Re: 2.6.25-rc1 xen pvops regression

From: Jeremy Fitzhardinge
Date: Wed Feb 13 2008 - 07:01:20 EST


Jody Belka wrote:
Hi all,

I thought I'd try out 2.6.25-rc1 as a xen 32-bit pae domU the other day.
Unfortunately, I didn't get very far very fast, as the domain just crashed
immediately upon booting, without any direct feedback (I did have messages
on the xen message buffer, which helped). This even with earlyprintk turned on.

After a long, arduous journey, I managed to track this down to the following:

----------
commit 551889a6e2a24a9c06fd453ea03b57b7746ffdc0

x86: construct 32-bit boot time page tables in native format.
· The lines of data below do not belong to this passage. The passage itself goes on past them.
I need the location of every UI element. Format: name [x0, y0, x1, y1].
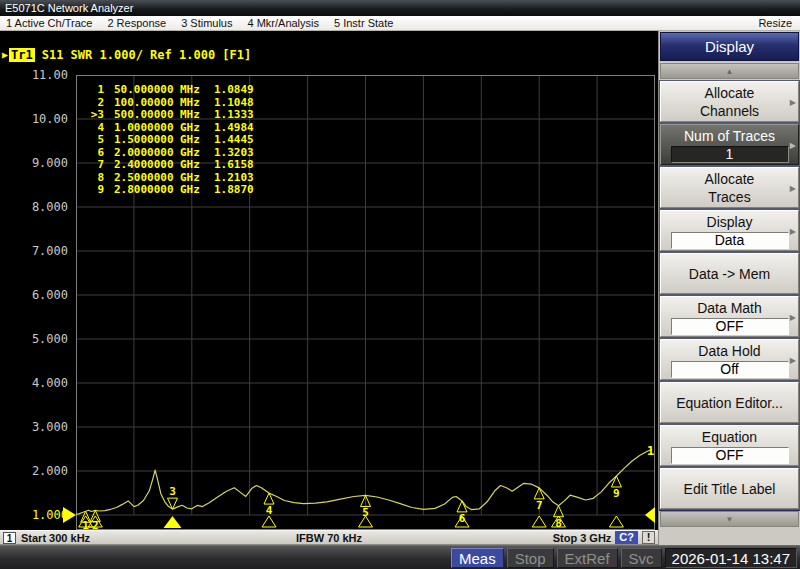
trace-name-chip[interactable]: Tr1: [9, 48, 35, 62]
marker-number: 6: [459, 512, 466, 525]
marker-number: 4: [266, 504, 273, 517]
menu-items: 1 Active Ch/Trace2 Response3 Stimulus4 M…: [0, 17, 758, 29]
softkey-edit-title-label[interactable]: Edit Title Label: [660, 468, 799, 509]
softkey-equation[interactable]: EquationOFF: [660, 425, 799, 466]
softkey-scroll-up-button[interactable]: ▲: [660, 63, 799, 79]
submenu-arrow-icon: ▶: [790, 312, 796, 321]
marker-table-row: >3500.00000MHz1.1333: [84, 109, 254, 122]
marker-value: 1.0849: [214, 84, 254, 97]
softkey-data-hold[interactable]: Data HoldOff▶: [660, 339, 799, 380]
marker-value: 1.6158: [214, 159, 254, 172]
softkey-value: 1: [671, 146, 789, 163]
menu-item[interactable]: 5 Instr State: [334, 17, 393, 29]
submenu-arrow-icon: ▶: [790, 226, 796, 235]
marker-frequency: 1.5000000: [114, 134, 176, 147]
marker-number: 1: [84, 84, 104, 97]
submenu-arrow-icon: ▶: [790, 140, 796, 149]
menu-item[interactable]: 4 Mkr/Analysis: [247, 17, 319, 29]
menu-item[interactable]: 2 Response: [107, 17, 166, 29]
softkey-label: Num of Traces: [684, 127, 775, 145]
marker-stimulus-indicator: [532, 516, 546, 527]
marker-table-row: 92.8000000GHz1.8870: [84, 184, 254, 197]
trace-number-label: 1: [647, 444, 654, 458]
trace-status-line: ▶ Tr1 S11 SWR 1.000/ Ref 1.000 [F1]: [2, 47, 251, 62]
softkey-label: Edit Title Label: [684, 480, 776, 498]
softkey-display[interactable]: DisplayData▶: [660, 210, 799, 251]
marker-table: 150.000000MHz1.08492100.00000MHz1.1048>3…: [84, 84, 254, 197]
marker-frequency-unit: GHz: [180, 159, 206, 172]
y-axis-tick-label: 7.000: [0, 244, 70, 258]
datetime-display: 2026-01-14 13:47: [665, 548, 797, 568]
softkey-menu-title: Display: [660, 32, 799, 61]
softkey-label: Data Hold: [698, 342, 760, 360]
resize-menu[interactable]: Resize: [758, 17, 800, 29]
softkey-label: Equation: [702, 428, 757, 446]
marker-frequency: 500.00000: [114, 109, 176, 122]
softkey-value: OFF: [671, 447, 789, 464]
softkey-sidebar: Display ▲ AllocateChannels▶Num of Traces…: [658, 31, 800, 545]
menu-bar: 1 Active Ch/Trace2 Response3 Stimulus4 M…: [0, 16, 800, 31]
marker-table-row: 72.4000000GHz1.6158: [84, 159, 254, 172]
active-marker-stimulus-indicator: [164, 516, 182, 528]
marker-stimulus-indicator: [609, 516, 623, 527]
swr-trace: [76, 449, 652, 514]
submenu-arrow-icon: ▶: [790, 355, 796, 364]
softkey-label: Traces: [708, 188, 750, 206]
menu-item[interactable]: 1 Active Ch/Trace: [6, 17, 92, 29]
marker-number: 7: [536, 499, 543, 512]
y-axis-tick-label: 5.000: [0, 332, 70, 346]
softkey-label: Channels: [700, 102, 759, 120]
status-chip-extref: ExtRef: [557, 548, 618, 568]
plot-area: 1123456789 150.000000MHz1.08492100.00000…: [76, 75, 655, 530]
softkey-label: Allocate: [705, 84, 755, 102]
marker-frequency-unit: MHz: [180, 109, 206, 122]
y-axis-tick-label: 2.000: [0, 464, 70, 478]
softkey-buttons: AllocateChannels▶Num of Traces1▶Allocate…: [659, 81, 800, 511]
marker-value: 1.4445: [214, 134, 254, 147]
marker-number: 7: [84, 159, 104, 172]
softkey-value: Data: [671, 232, 789, 249]
menu-item[interactable]: 3 Stimulus: [181, 17, 232, 29]
marker-stimulus-indicator: [262, 516, 276, 527]
active-marker-number: 3: [169, 485, 176, 498]
marker-number: 8: [555, 517, 562, 530]
marker-number: 5: [84, 134, 104, 147]
marker-frequency-unit: GHz: [180, 134, 206, 147]
status-chip-svc: Svc: [621, 548, 662, 568]
marker-pointer: [611, 476, 621, 487]
softkey-equation-editor[interactable]: Equation Editor...: [660, 382, 799, 423]
softkey-num-of-traces[interactable]: Num of Traces1▶: [660, 124, 799, 165]
reference-level-arrow-right: [645, 507, 655, 523]
active-trace-arrow-icon: ▶: [2, 49, 8, 60]
submenu-arrow-icon: ▶: [790, 97, 796, 106]
chevron-down-icon: ▼: [726, 515, 734, 524]
instrument-status-bar: MeasStopExtRefSvc 2026-01-14 13:47: [0, 545, 800, 569]
marker-number: 5: [362, 506, 369, 519]
y-axis-tick-label: 3.000: [0, 420, 70, 434]
chevron-up-icon: ▲: [726, 67, 734, 76]
y-axis-tick-label: 6.000: [0, 288, 70, 302]
softkey-scroll-down-button[interactable]: ▼: [660, 511, 799, 527]
softkey-allocate-traces[interactable]: AllocateTraces▶: [660, 167, 799, 208]
marker-frequency: 2.8000000: [114, 184, 176, 197]
marker-value: 1.1333: [214, 109, 254, 122]
y-axis-tick-label: 9.000: [0, 156, 70, 170]
softkey-data-mem[interactable]: Data -> Mem: [660, 253, 799, 294]
status-chips: MeasStopExtRefSvc: [451, 548, 662, 568]
warning-badge: !: [642, 531, 655, 544]
y-axis-tick-label: 10.00: [0, 112, 70, 126]
marker-number: >3: [84, 109, 104, 122]
window-title-bar: E5071C Network Analyzer: [0, 0, 800, 16]
softkey-allocate-channels[interactable]: AllocateChannels▶: [660, 81, 799, 122]
measurement-screen: ▶ Tr1 S11 SWR 1.000/ Ref 1.000 [F1] 11.0…: [0, 31, 658, 545]
stimulus-bar: 1 Start 300 kHz IFBW 70 kHz Stop 3 GHz C…: [0, 530, 658, 545]
softkey-data-math[interactable]: Data MathOFF▶: [660, 296, 799, 337]
correction-status-badge: C?: [615, 531, 638, 544]
marker-table-row: 51.5000000GHz1.4445: [84, 134, 254, 147]
softkey-label: Equation Editor...: [676, 394, 783, 412]
marker-frequency-unit: GHz: [180, 184, 206, 197]
softkey-label: Data Math: [697, 299, 762, 317]
softkey-label: Display: [707, 213, 753, 231]
submenu-arrow-icon: ▶: [790, 183, 796, 192]
marker-table-row: 150.000000MHz1.0849: [84, 84, 254, 97]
Specifically the boot time page tables in a CONFIG_X86_PAE=y enabled
kernel are in PAE format.

early_ioremap is updated to use the standard page table accessors.
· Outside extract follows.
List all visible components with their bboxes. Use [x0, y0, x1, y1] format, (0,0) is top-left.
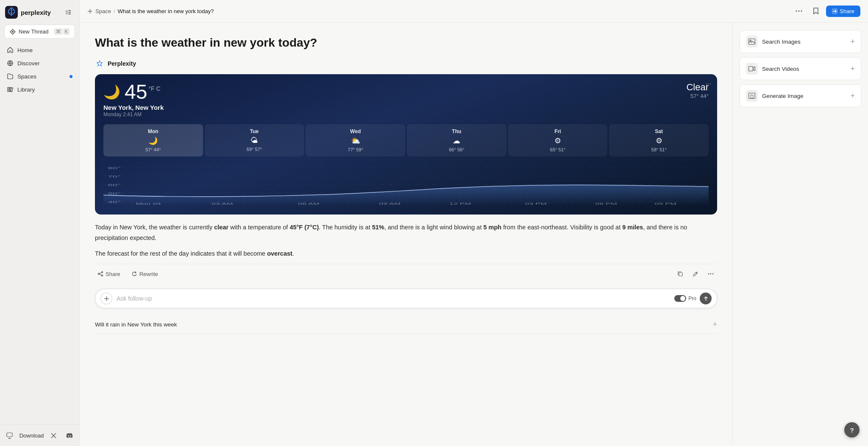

Clear any mappings beyond max_low_pfn from the boot page tables in
native_pagetable_setup_start because the initial mappings can extend
beyond the range of physical memory and into the vmalloc area.
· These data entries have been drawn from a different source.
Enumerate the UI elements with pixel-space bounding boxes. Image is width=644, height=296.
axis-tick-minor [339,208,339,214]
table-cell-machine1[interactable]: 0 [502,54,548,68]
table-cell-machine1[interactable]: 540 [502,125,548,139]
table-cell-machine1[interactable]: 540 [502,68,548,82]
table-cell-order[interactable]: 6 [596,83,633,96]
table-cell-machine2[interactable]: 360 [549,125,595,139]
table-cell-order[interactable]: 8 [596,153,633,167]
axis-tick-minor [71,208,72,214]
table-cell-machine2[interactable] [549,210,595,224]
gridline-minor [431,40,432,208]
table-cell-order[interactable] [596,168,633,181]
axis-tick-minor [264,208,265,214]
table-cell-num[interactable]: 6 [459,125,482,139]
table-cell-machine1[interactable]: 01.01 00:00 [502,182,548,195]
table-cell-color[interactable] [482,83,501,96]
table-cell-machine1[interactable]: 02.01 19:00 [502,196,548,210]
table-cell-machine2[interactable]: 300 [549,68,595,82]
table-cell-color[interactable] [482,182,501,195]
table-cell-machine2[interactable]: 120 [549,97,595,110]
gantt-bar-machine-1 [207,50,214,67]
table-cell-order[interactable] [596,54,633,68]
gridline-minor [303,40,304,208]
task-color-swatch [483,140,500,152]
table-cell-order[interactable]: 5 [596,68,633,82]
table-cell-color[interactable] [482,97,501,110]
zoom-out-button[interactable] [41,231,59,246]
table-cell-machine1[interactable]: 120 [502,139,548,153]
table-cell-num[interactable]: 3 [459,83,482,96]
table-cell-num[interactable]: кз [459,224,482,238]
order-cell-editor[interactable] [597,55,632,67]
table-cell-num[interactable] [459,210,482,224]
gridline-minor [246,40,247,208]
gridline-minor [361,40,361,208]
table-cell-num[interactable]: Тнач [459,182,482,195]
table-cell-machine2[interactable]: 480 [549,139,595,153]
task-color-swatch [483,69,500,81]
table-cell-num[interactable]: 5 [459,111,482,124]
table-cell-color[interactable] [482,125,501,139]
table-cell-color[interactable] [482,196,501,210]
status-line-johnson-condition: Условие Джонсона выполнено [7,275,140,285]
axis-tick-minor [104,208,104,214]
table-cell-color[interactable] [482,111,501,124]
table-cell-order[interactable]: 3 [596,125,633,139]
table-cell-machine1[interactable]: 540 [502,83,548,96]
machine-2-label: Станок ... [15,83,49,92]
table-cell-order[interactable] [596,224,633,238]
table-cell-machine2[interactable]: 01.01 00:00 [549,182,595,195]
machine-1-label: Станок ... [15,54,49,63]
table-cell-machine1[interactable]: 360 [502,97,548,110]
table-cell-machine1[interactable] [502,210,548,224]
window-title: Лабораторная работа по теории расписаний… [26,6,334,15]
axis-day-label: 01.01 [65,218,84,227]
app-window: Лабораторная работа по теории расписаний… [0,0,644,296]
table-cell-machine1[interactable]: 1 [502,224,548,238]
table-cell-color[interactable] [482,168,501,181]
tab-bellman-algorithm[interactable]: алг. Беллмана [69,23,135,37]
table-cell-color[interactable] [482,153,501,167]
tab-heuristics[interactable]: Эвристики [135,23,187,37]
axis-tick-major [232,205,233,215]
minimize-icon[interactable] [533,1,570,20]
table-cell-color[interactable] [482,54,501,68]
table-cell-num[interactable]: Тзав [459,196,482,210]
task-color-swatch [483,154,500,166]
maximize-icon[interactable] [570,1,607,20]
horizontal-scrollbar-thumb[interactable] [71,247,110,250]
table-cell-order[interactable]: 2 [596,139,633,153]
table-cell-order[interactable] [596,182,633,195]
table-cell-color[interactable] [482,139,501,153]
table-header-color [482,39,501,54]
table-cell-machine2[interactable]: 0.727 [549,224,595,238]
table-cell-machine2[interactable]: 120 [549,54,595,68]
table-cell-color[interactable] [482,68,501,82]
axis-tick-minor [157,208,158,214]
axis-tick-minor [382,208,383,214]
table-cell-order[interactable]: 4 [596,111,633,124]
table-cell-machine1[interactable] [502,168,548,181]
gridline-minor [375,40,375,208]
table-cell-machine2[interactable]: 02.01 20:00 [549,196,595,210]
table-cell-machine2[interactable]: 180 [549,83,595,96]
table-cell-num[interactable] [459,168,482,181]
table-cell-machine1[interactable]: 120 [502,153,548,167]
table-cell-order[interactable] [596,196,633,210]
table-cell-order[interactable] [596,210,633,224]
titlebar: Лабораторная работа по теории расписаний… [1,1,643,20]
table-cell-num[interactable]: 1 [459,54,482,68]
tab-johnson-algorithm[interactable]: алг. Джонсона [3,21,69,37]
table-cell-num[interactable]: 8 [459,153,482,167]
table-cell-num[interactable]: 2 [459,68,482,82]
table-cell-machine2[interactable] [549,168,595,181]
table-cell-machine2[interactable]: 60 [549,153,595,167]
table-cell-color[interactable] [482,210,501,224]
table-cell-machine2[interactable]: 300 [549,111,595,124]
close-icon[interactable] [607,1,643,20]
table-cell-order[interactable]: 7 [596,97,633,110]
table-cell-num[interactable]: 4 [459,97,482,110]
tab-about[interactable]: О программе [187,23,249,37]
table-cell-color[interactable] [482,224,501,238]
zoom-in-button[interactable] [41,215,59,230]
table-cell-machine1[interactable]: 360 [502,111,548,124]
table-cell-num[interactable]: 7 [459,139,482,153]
Derived from patches by Eric Biederman and H. Peter Anvin.

[ jeremy@xxxxxxxx: PAE swapper_pg_dir needs to be page-sized fix ]
----------

However, to make life more interesting, just reverting this isn't quite
enough to get us to the promised land. If we try, we find that although
we do now start booting, we crash again a short way into the process.

In a different manner though. Specifically, in early_ioremap_clear.
Reverting the above commit /except/ for the changes to arch/x86/mm/ioremap.c
gets everything working again.

Well, except that we can't shutdown/reboot properly, but I've sent a patch
for that in another email.


I'm afraid i've no idea what needs to be done to get the change to work
with xen, but i'm willing to try out any patches people come up with.
Please cc me on any replies, as i'm not subscribed, thanks.

Hi,

Although I'm on vacation, I happened to download a recent copy of x86.git and found that it crashes early. Here's a couple of patches to apply; I don't know if they apply to current git, but I hope it helps.

J Subject: x86/early_ioremap: don't assume we're using swapper_pg_dir

At the early stages of boot, before the kernel pagetable has been
fully initialized, a Xen kernel will still be running off the
Xen-provided pagetables rather than swapper_pg_dir[]. Therefore,
readback cr3 to determine the base of the pagetable rather than
assuming swapper_pg_dir[].

Signed-off-by: Jeremy Fitzhardinge <jeremy@xxxxxxxxxxxxx>

---
arch/x86/mm/ioremap.c | 4 +++-
1 file changed, 3 insertions(+), 1 deletion(-)

===================================================================
--- a/arch/x86/mm/ioremap.c
+++ b/arch/x86/mm/ioremap.c
@@ -265,7 +265,9 @@

static inline pmd_t * __init early_ioremap_pmd(unsigned long addr)
{
- pgd_t *pgd = &swapper_pg_dir[pgd_index(addr)];
+ /* Don't assume we're using swapper_pg_dir at this point */
+ pgd_t *base = __va(read_cr3());
+ pgd_t *pgd = &base[pgd_index(addr)];
pud_t *pud = pud_offset(pgd, addr);
pmd_t *pmd = pmd_offset(pud, addr);

Subject: xen: unpin initial Xen pagetable once we're finished with it

Unpin the Xen-provided pagetable once we've finished with it, so it
doesn't cause stray references which cause later swapper_pg_dir
pagetable updates to fail.

Signed-off-by: Jeremy Fitzhardinge <jeremy@xxxxxxxxxxxxx>

---
arch/x86/xen/enlighten.c | 4 ++++
1 file changed, 4 insertions(+)

===================================================================
--- a/arch/x86/xen/enlighten.c
+++ b/arch/x86/xen/enlighten.c
@@ -798,6 +798,10 @@
* added to the table can be prepared properly for Xen.
*/
xen_write_cr3(__pa(base));
+
+ /* Unpin initial Xen pagetable */
+ pin_pagetable_pfn(MMUEXT_UNPIN_TABLE,
+ PFN_DOWN(__pa(xen_start_info->pt_base)));
}

static __init void xen_pagetable_setup_done(pgd_t *base)